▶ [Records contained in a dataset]
= Beginning of Section =

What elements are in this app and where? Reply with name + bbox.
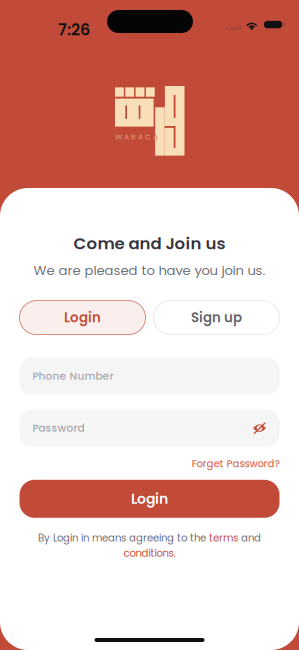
staticText: terms — [209, 531, 238, 545]
staticText: We are pleased to have you join us. — [34, 261, 266, 280]
staticText: Sign up — [191, 308, 242, 327]
button[interactable]: Phone Number — [20, 358, 280, 395]
staticText: Phone Number — [32, 369, 114, 384]
staticText: conditions. — [124, 546, 176, 560]
staticText: Forget Password? — [192, 457, 280, 471]
staticText: and — [238, 531, 261, 545]
button[interactable]: Password — [20, 410, 280, 447]
staticText: By Login in means agreeing to the — [38, 531, 209, 545]
button[interactable]: terms — [209, 531, 238, 545]
staticText: Login — [131, 489, 168, 509]
button[interactable]: Forget Password? — [192, 457, 280, 471]
staticText: Password — [32, 421, 84, 436]
button[interactable]: conditions. — [124, 546, 176, 560]
staticText: W A R A C A — [115, 132, 158, 142]
button[interactable]: Login — [20, 480, 280, 518]
staticText: Login — [64, 308, 101, 327]
button[interactable]: Login — [20, 301, 146, 335]
button[interactable]: Sign up — [154, 301, 280, 335]
staticText: 7:26 — [58, 19, 90, 41]
staticText: Come and Join us — [74, 232, 226, 255]
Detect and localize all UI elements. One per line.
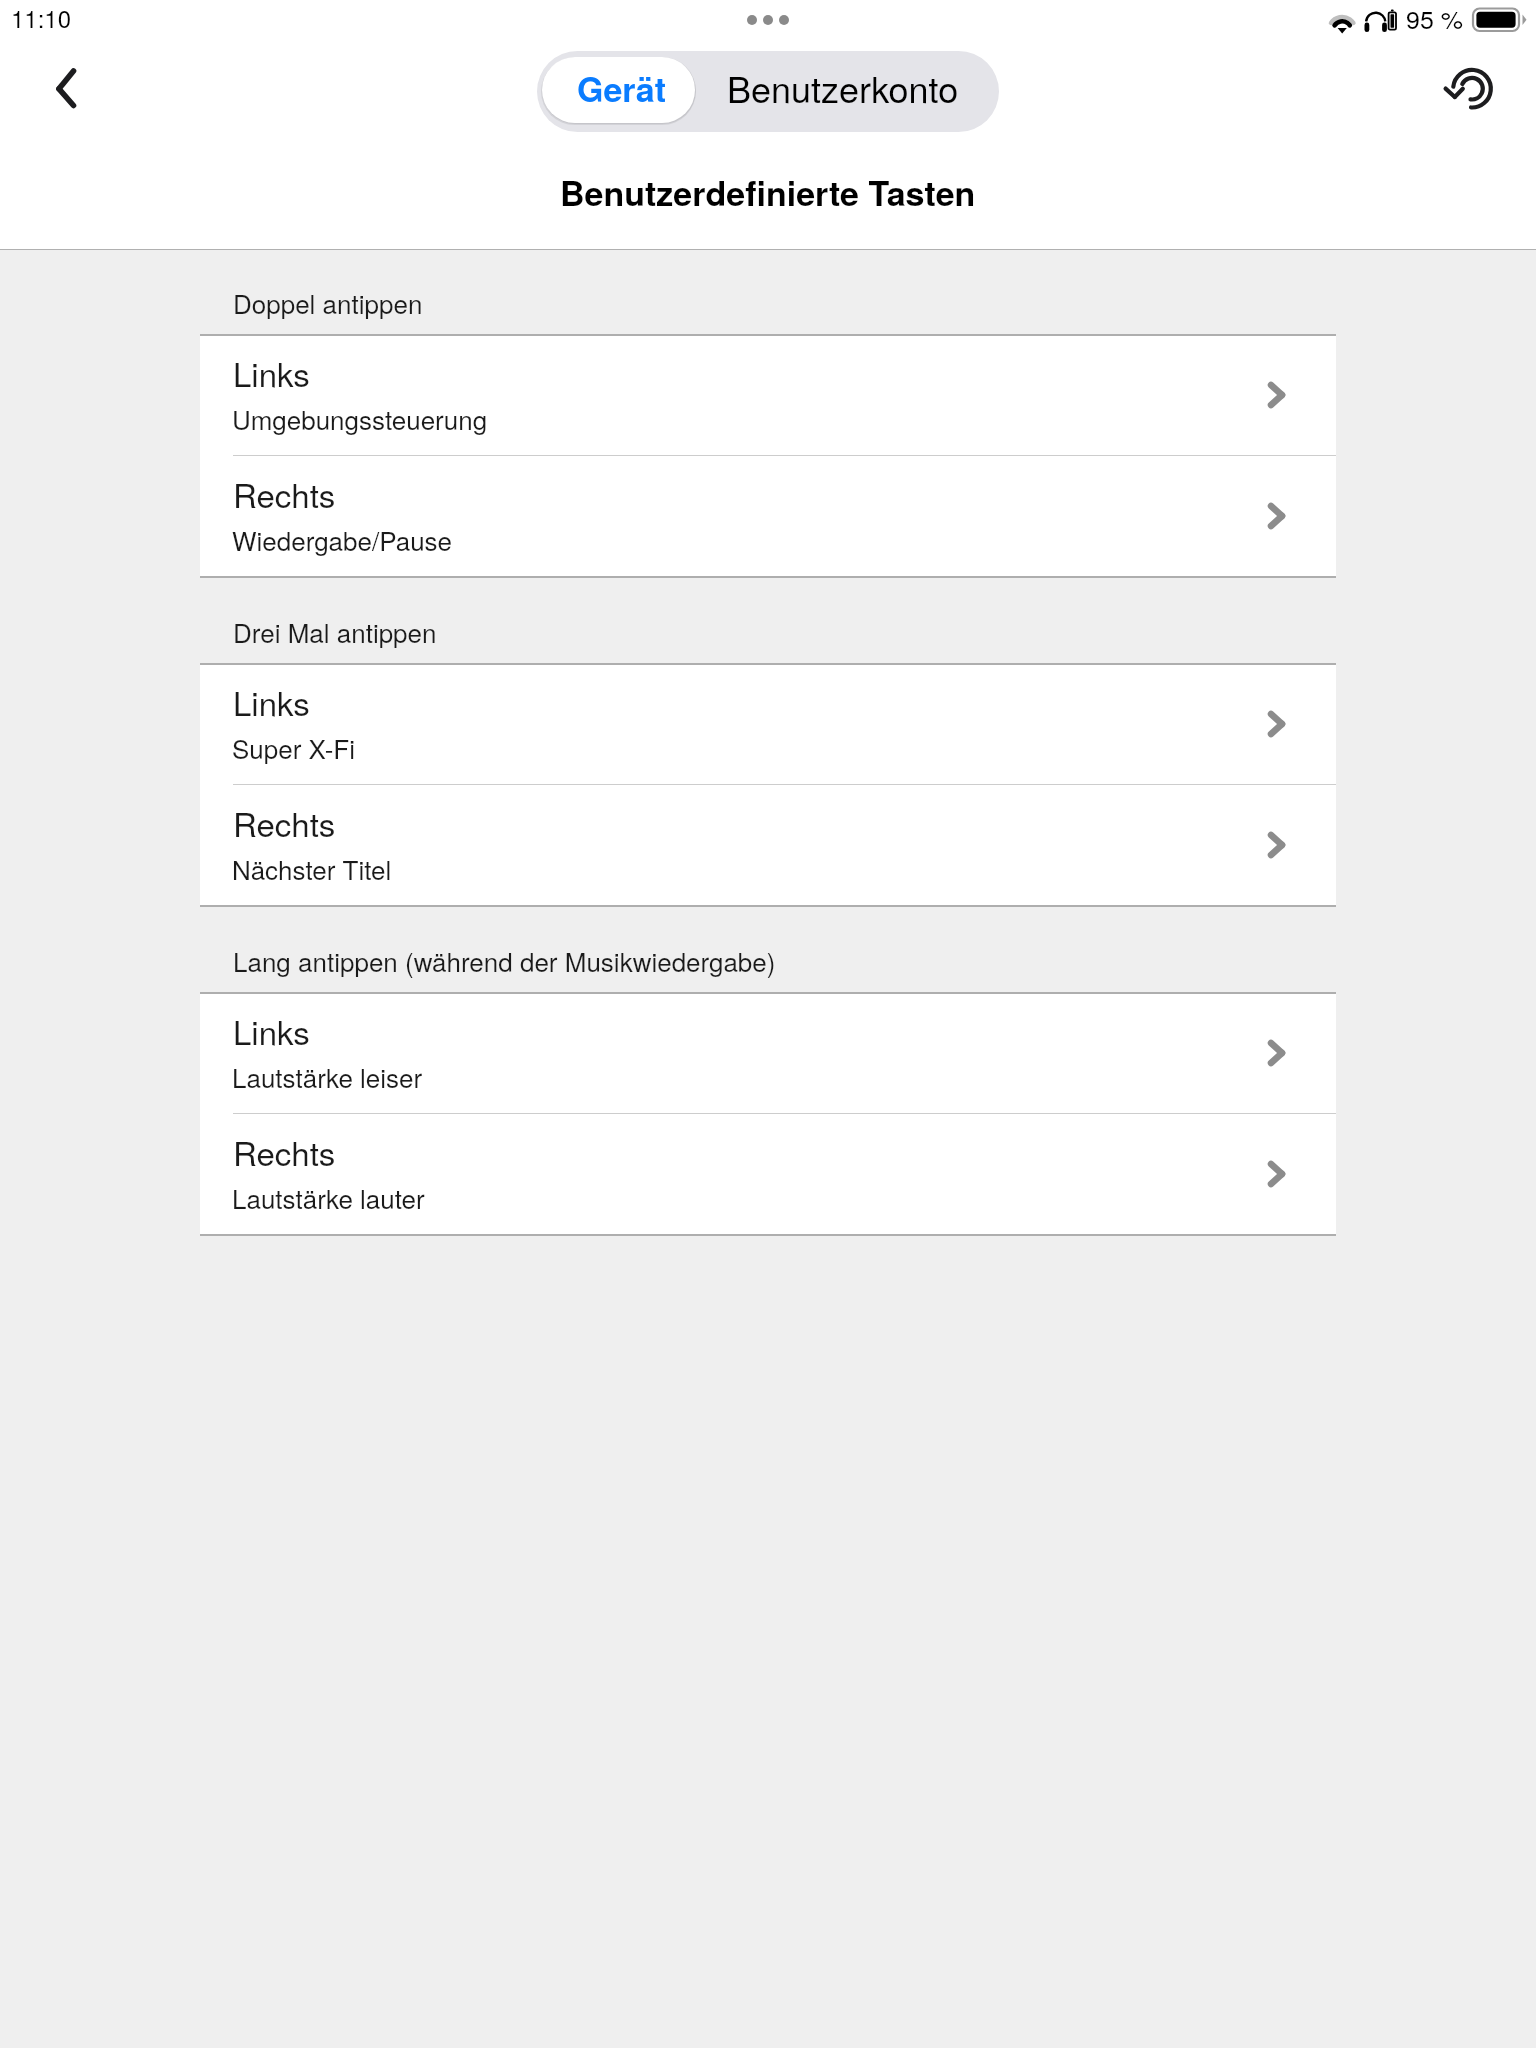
button[interactable]: Rechts xyxy=(200,455,1336,576)
staticText: 11:10 xyxy=(11,0,72,34)
staticText: Nächster Titel xyxy=(232,850,392,887)
staticText: Rechts xyxy=(233,470,336,517)
staticText: Super X-Fi xyxy=(232,729,355,766)
button[interactable]: Links xyxy=(200,992,1336,1113)
staticText: 95 % xyxy=(1406,0,1463,36)
staticText: Lang antippen (während der Musikwiederga… xyxy=(233,942,776,979)
staticText: Benutzerkonto xyxy=(727,62,959,114)
staticText: Drei Mal antippen xyxy=(233,613,437,650)
staticText: Benutzerdefinierte Tasten xyxy=(560,168,976,217)
button[interactable]: Links xyxy=(200,334,1336,455)
staticText: Links xyxy=(233,1007,310,1054)
button[interactable]: Benutzerkonto xyxy=(700,51,999,132)
button[interactable]: Links xyxy=(200,663,1336,784)
button[interactable]: Gerät xyxy=(537,51,700,132)
button[interactable]: Rechts xyxy=(200,784,1336,905)
staticText: Rechts xyxy=(233,799,336,846)
button[interactable]: Zurücksetzen xyxy=(1442,59,1502,119)
staticText: Links xyxy=(233,678,310,725)
staticText: Umgebungssteuerung xyxy=(232,400,488,437)
staticText: Links xyxy=(233,349,310,396)
staticText: Lautstärke leiser xyxy=(232,1058,423,1095)
staticText: Doppel antippen xyxy=(233,284,423,321)
staticText: Lautstärke lauter xyxy=(232,1179,425,1216)
button[interactable]: Rechts xyxy=(200,1113,1336,1234)
staticText: Gerät xyxy=(577,64,666,113)
button[interactable]: Zurück xyxy=(27,59,87,119)
staticText: Wiedergabe/Pause xyxy=(232,521,453,558)
staticText: Rechts xyxy=(233,1128,336,1175)
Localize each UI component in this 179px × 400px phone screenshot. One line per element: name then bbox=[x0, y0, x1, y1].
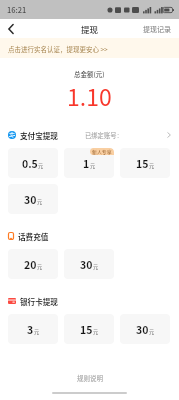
staticText: 30 bbox=[136, 322, 149, 337]
button[interactable]: 规则说明 bbox=[0, 371, 179, 383]
button[interactable]: 0.5 bbox=[8, 148, 58, 178]
staticText: 元 bbox=[93, 263, 99, 271]
button[interactable]: 30 bbox=[64, 249, 114, 279]
staticText: 元 bbox=[149, 328, 155, 336]
staticText: 元 bbox=[93, 328, 99, 336]
staticText: 30 bbox=[80, 257, 93, 272]
button[interactable]: 1 bbox=[64, 148, 114, 178]
staticText: 支付宝提现 bbox=[20, 130, 58, 141]
staticText: 元 bbox=[90, 162, 96, 170]
staticText: 元 bbox=[34, 328, 40, 336]
staticText: 元 bbox=[149, 162, 155, 170]
button[interactable]: 15 bbox=[64, 314, 114, 344]
button[interactable]: 15 bbox=[120, 148, 170, 178]
staticText: 30 bbox=[24, 192, 37, 207]
staticText: 提现 bbox=[81, 23, 99, 35]
staticText: 银行卡提现 bbox=[20, 296, 58, 307]
staticText: 15 bbox=[80, 322, 93, 337]
staticText: 规则说明 bbox=[77, 373, 103, 382]
staticText: 20 bbox=[24, 257, 37, 272]
staticText: 元 bbox=[37, 198, 43, 206]
button[interactable]: Back bbox=[0, 19, 22, 38]
staticText: 3 bbox=[27, 322, 34, 337]
button[interactable]: 30 bbox=[120, 314, 170, 344]
staticText: 提现记录 bbox=[143, 24, 171, 34]
staticText: 已绑定账号： bbox=[85, 131, 123, 140]
staticText: 话费充值 bbox=[18, 231, 49, 242]
button[interactable]: 30 bbox=[8, 184, 58, 214]
staticText: 元 bbox=[38, 162, 44, 170]
staticText: 16:21 bbox=[7, 4, 27, 15]
staticText: 元 bbox=[37, 263, 43, 271]
button[interactable]: 已绑定账号： bbox=[85, 129, 171, 141]
staticText: 1.10 bbox=[67, 79, 112, 107]
button[interactable]: 提现记录 bbox=[135, 19, 179, 38]
button[interactable]: 点击进行实名认证，提现更安心 >> bbox=[0, 38, 179, 58]
button[interactable]: 20 bbox=[8, 249, 58, 279]
staticText: 15 bbox=[136, 156, 149, 171]
staticText: 点击进行实名认证，提现更安心 >> bbox=[8, 44, 108, 53]
staticText: 0.5 bbox=[22, 156, 38, 171]
staticText: 新人专享 bbox=[92, 148, 112, 155]
staticText: 1 bbox=[83, 156, 90, 171]
staticText: 总金额(元) bbox=[74, 69, 105, 78]
button[interactable]: 3 bbox=[8, 314, 58, 344]
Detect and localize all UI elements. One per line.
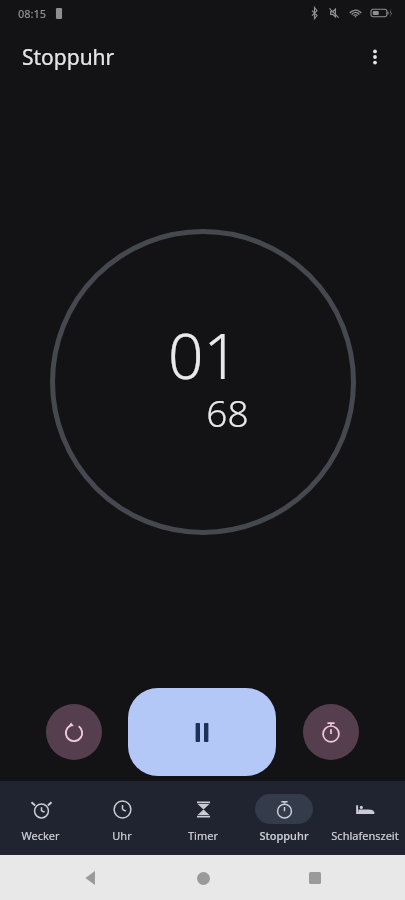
button[interactable]: Mehr Optionen	[353, 35, 397, 79]
button[interactable]: Wecker	[0, 781, 81, 855]
button[interactable]: Uhr	[81, 781, 162, 855]
staticText: 01	[168, 313, 239, 397]
staticText: Wecker	[21, 828, 60, 843]
button[interactable]: Timer	[162, 781, 243, 855]
button[interactable]: Startbildschirm	[181, 856, 225, 900]
staticText: Uhr	[112, 828, 132, 843]
button[interactable]: Pause	[128, 688, 276, 776]
staticText: Schlafenszeit	[331, 828, 399, 843]
button[interactable]: Zurück	[69, 856, 113, 900]
staticText: 68	[206, 387, 249, 437]
staticText: Stoppuhr	[22, 43, 115, 72]
staticText: Timer	[188, 828, 218, 843]
button[interactable]: Übersicht	[293, 856, 337, 900]
button[interactable]: Runde	[303, 704, 359, 760]
staticText: Stoppuhr	[259, 828, 309, 843]
staticText: 08:15	[18, 6, 47, 21]
button[interactable]: Stoppuhr	[243, 781, 324, 855]
button[interactable]: Zurücksetzen	[46, 704, 102, 760]
button[interactable]: Schlafenszeit	[324, 781, 405, 855]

= End of Section =

▶ [Task]
Go through the entries above and copy every line containing "Rechts".

▶ [Exercise result]
button[interactable]: Rechts xyxy=(200,455,1336,576)
staticText: Rechts xyxy=(233,470,336,517)
button[interactable]: Rechts xyxy=(200,784,1336,905)
staticText: Rechts xyxy=(233,799,336,846)
button[interactable]: Rechts xyxy=(200,1113,1336,1234)
staticText: Rechts xyxy=(233,1128,336,1175)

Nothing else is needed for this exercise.